The main goal of this work is to investigate if thermodynamic equilibrium calculations can be useful for understanding and predicting process performance and product composition for entrained flow gasification of spent pulping liquors, such as black liquor. Model sensitivity to input data is studied and model results are compared to published pilot plant data. The high temperature and the catalytic activity of feedstock alkali make thermodynamic equilibrium a better predictor of product composition than for many other types of biomass and gasification technologies. Thermodynamic equilibrium calculations can predict the flows of the main syngas and slag products with high accuracy as shown by comparison with experimental data with small measurement errors. The main process deviations from equilibrium are methane formation and sulfur distribution between gas and slag.

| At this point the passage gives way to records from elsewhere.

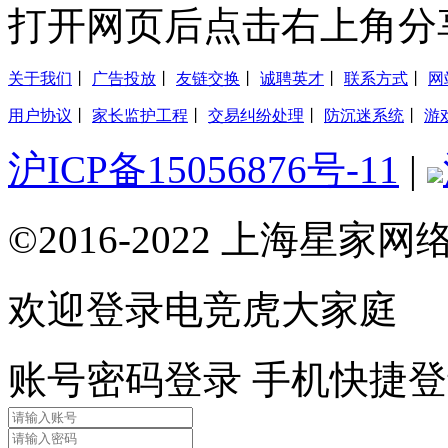
打开网页后点击右上角分
关于我们
丨
广告投放
丨
友链交换
丨
诚聘英才
丨
联系方式
丨
网
用户协议
丨
家长监护工程
丨
交易纠纷处理
丨
防沉迷系统
丨
游
沪ICP备15056876号-11
|
©2016-2022 上海星
欢迎登录电竞虎大家庭
账号密码登录
手机快捷登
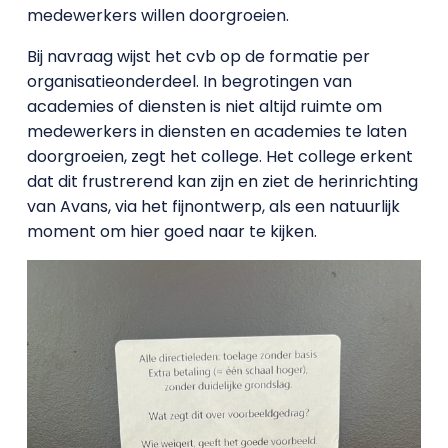
medewerkers willen doorgroeien.
Bij navraag wijst het cvb op de formatie per
organisatieonderdeel. In begrotingen van
academies of diensten is niet altijd ruimte om
medewerkers in diensten en academies te laten
doorgroeien, zegt het college. Het college erkent
dat dit frustrerend kan zijn en ziet de herinrichting
van Avans, via het fijnontwerp, als een natuurlijk
moment om hier goed naar te kijken.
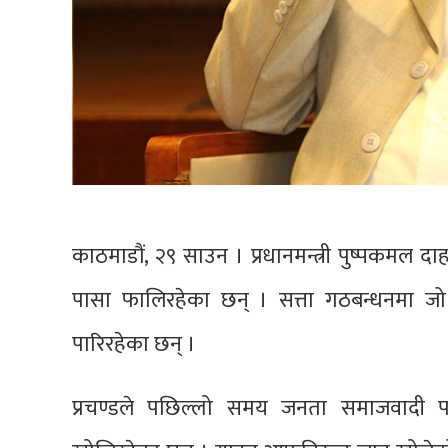
काठमाडौं, २९ साउन । प्रधानमन्त्री पुष्पकमल द
पासा फालिरहेका छन् । सत्ता गठबन्धनमा जो 
पारिरहेका छन् ।
प्रचण्डले पछिल्लो समय जनता समाजवादी पार्टी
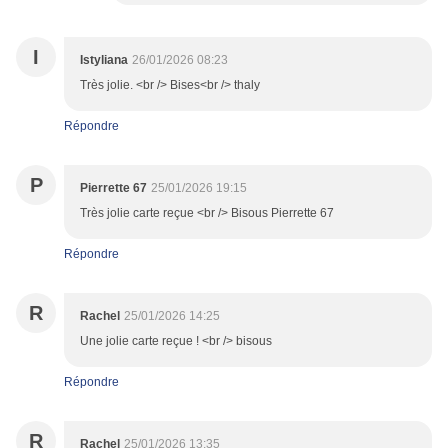
I
Istyliana
26/01/2026 08:23
Très jolie. <br /> Bises<br /> thaly
Répondre
P
Pierrette 67
25/01/2026 19:15
Très jolie carte reçue <br /> Bisous Pierrette 67
Répondre
R
Rachel
25/01/2026 14:25
Une jolie carte reçue ! <br /> bisous
Répondre
R
Rachel
25/01/2026 13:35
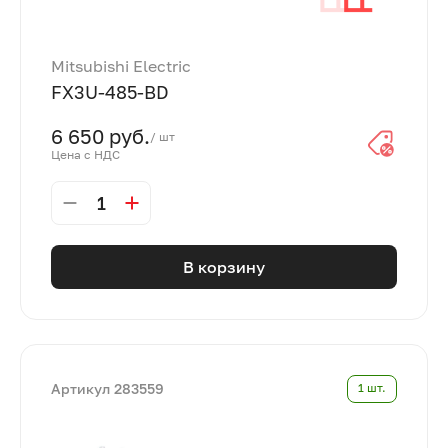
Mitsubishi Electric
FX3U-485-BD
6 650 руб.
/ шт
Цена с НДС
1
В корзину
Артикул 283559
1 шт.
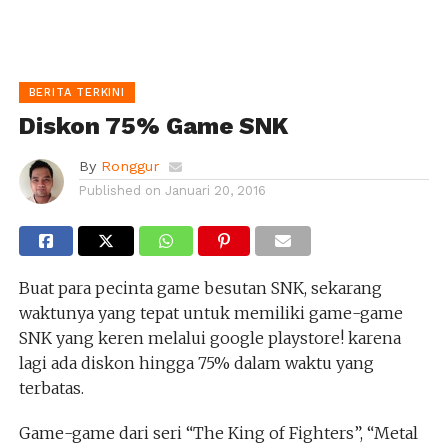
BERITA TERKINI
Diskon 75% Game SNK
By
Ronggur
Published on
Januari 20, 2016
Buat para pecinta game besutan SNK, sekarang
waktunya yang tepat untuk memiliki game-game
SNK yang keren melalui google playstore! karena
lagi ada diskon hingga 75% dalam waktu yang
terbatas.
Game-game dari seri “The King of Fighters”, “Metal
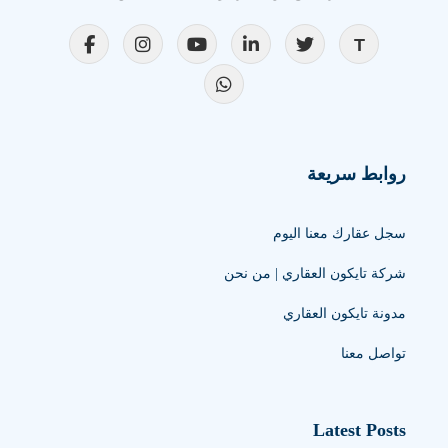
روابط سريعة
سجل عقارك معنا اليوم
شركة تايكون العقاري | من نحن
مدونة تايكون العقاري
تواصل معنا
Latest Posts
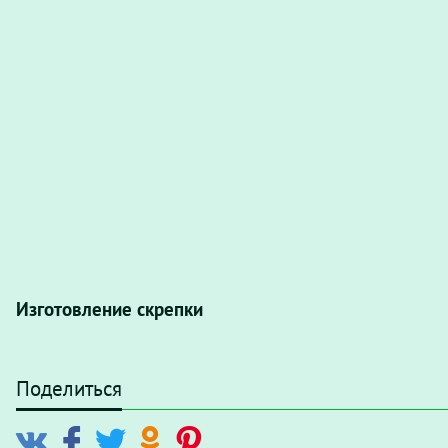
Изготовление скрепки
Поделиться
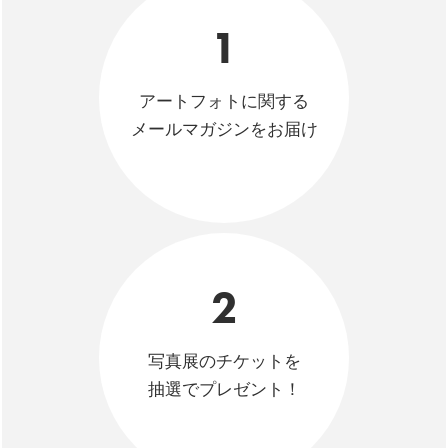
1
アートフォトに関する
メールマガジンをお届け
2
写真展のチケットを
抽選でプレゼント！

In order to study real process deviations from equilibrium, it is very important to use consistent experimental data. Relatively small errors in the model input, primarily related to fuel composition, can lead to grossly erroneous conclusions. The model sensitivity to fuel composition also shows that the gasification process is sensitive to naturally occurring feedstock variations. Simulations of a commercial-scale gasification process show that cold gas efficiency on sulfur-free basis can reach over 80 % and that greatly improved efficiency can be obtained by reducing ballast present in the form of water or inorganics.